Emma groaned and burrowed deeper into the stiff quilt covering her small body, even as a rough feminine voice accosted her. For a moment, she thought it was Miss Sallow, the ornery, French-Monarchy obsessed housekeeper of the Cambridge Falls mansion. But then she remembered everything that had happened - returning for Michael, escaping from the Countess, meeting Gabriel, running through the maze, then going back to save the warrior - and jolted awake.

She found herself laying in a bed covered with the aforementioned heavy quilt, tucked in a dimly lit cabin. Not Gabriel's cabin, of course. This one had a dirt floor and a fire crackling in the hearth, turning the air smoky. She turned her head and saw a thin boy, not much older than Emma herself, kneeling at said hearth, stirring a simmering stew of meat and vegetables.

"There you are. Sit up now, you're not dead yet."

The speaker shambled into view, revealing herself to be an old woman, short and plump, with wrinkled brown skin and copious amounts of tangled gray hair tied back. Her raised hands were gnarled by arthritis, her nails were long and dirty - she clearly worked with them often. She wore an old black dress and a matching shawl, and draped around her neck were at least a dozen dangling necklaces holding charms and beads, animal teeth, feathers, even tiny jars and vials containing plants. She shuffled forward, her slippers scuffing against the dirt ground, her necklaces clanking softly together. She looked like no one Emma had ever seen before, not in New York, nor anywhere else. 

She drew back as the old woman reached for her. "Who are you?" She demanded to know. "Where am I? Where's Gabriel? Don't come near me!"

The woman chuckled. "Touchy one, aren't you."

"You'd better get away, or when Gabriel gets here, he'll kill you!"

"Gabriel, Gabriel," the woman mused. Her voice was melodical, even though it was strained with the weight of her years. "He warned me you'd be a fighter."

Emma let her guard slip, just a bit. "Gabriel brought me here."

"If he hadn't, do you think you'd be alive and talking to me? No's the answer to that, and - Ah, but of course, you do not remember. Try and think now."

It came back to her then. The arrow piercing her body. Gabriel carrying her through the maze as she whimpered in pain and clung to him, until the moment unconsciousness overtook her. Instinctively, her hand went to her stomach, but the woman stopped her with a gentle cluck of her tongue. 

"Now now," she chided, "let Granny do that."

She peeled the quilt away from Emma, then pulled up her shirt - a new shirt, the young girl realized, she had been changed into a new blouse and trousers at some point - revealing a patch of dried mud covering the skin of her stomach. With gentle expertise, the woman (Granny?) scraped it, and the mud flaked away. Emma watched with horrified curiosity, half-expecting to see a hole going clean through her. But, to her surprise, when the mud was gone, there was only a small pink scar. 

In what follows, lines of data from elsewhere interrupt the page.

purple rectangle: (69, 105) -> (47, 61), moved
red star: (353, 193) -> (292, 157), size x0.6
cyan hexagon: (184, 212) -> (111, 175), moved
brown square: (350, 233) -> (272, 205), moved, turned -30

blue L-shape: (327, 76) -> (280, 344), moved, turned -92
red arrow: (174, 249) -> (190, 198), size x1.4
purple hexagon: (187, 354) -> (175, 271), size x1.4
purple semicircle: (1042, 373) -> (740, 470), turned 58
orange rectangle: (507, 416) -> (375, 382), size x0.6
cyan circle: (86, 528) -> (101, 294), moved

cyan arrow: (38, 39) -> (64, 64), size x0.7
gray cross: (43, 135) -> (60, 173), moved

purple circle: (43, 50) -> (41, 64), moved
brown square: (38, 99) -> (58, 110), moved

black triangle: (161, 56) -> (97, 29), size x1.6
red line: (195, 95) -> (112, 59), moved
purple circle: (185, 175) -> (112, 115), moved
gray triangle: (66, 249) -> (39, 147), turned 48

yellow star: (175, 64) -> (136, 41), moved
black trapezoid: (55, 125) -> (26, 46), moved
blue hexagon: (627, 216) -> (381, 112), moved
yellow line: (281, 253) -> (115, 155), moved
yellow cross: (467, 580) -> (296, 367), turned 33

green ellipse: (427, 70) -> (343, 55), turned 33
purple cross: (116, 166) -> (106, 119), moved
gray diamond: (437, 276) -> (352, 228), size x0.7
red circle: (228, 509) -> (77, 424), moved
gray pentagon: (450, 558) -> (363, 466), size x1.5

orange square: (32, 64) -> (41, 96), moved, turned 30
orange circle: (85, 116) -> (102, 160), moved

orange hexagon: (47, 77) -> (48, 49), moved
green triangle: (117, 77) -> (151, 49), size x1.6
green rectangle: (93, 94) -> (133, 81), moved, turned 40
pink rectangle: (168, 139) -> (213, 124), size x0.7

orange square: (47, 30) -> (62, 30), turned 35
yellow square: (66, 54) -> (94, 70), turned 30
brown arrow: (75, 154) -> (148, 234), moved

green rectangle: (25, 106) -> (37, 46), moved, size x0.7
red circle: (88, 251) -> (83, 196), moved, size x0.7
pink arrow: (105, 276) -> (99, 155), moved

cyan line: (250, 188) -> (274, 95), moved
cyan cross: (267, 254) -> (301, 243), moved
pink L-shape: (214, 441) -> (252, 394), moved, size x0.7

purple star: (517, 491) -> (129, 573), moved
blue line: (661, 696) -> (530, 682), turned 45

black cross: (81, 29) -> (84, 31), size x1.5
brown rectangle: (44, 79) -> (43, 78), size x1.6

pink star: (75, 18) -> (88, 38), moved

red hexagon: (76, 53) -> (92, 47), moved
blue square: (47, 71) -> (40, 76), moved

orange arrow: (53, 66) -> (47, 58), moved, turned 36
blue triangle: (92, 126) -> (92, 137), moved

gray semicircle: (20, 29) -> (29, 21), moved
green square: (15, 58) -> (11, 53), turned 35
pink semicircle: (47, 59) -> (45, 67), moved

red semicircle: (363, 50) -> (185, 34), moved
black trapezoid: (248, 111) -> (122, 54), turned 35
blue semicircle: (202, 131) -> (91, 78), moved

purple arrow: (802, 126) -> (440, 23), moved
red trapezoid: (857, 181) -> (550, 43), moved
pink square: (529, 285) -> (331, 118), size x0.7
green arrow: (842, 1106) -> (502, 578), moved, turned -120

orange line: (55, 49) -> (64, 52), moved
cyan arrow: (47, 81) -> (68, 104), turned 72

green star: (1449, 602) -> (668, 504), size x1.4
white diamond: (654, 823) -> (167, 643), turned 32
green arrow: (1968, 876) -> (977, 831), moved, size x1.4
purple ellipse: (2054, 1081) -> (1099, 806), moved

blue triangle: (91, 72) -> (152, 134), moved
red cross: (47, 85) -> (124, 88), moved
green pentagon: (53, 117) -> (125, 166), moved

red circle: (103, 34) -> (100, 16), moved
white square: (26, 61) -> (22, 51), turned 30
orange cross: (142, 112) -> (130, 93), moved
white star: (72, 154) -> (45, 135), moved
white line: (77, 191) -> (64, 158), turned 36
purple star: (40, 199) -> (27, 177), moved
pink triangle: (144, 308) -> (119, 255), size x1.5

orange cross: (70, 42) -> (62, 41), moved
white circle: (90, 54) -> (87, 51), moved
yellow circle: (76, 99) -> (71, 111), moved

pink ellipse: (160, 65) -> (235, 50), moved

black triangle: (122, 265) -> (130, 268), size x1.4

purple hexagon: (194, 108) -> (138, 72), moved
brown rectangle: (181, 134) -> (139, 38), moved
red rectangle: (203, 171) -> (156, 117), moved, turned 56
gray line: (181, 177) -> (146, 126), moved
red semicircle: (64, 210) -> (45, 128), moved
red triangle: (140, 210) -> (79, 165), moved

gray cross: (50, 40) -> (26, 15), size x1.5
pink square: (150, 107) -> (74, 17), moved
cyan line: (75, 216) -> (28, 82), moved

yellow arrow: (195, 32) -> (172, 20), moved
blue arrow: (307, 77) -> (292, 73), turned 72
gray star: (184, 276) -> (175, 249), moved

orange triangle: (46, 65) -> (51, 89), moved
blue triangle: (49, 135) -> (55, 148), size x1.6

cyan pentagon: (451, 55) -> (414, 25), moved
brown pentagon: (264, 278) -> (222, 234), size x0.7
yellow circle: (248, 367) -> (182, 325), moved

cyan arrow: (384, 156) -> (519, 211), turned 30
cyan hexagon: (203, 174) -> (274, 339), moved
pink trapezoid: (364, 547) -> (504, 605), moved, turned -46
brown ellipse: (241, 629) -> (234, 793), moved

"Not bad," the old lady murmured approvingly. Emma's eyes were big and shocked.

"But how..."

"I know a thing or two," the woman said knowingly. "Yes, old Granny Peet knows a thing or two."

Emma laid back down as Granny Peet shuffled away, humming to herself. She called out, "I want-"

"Food," Granny Peet cut in. "My own stew, that's what you need. It'll make you strong."

"No, I need to talk to Gabriel. My brother and sister, they're lost."

Granny Peet shook her head, bustling around the cabin, mixing various herbs and powders and whatnot into a bowl. "Not lost," she said gently. "Found."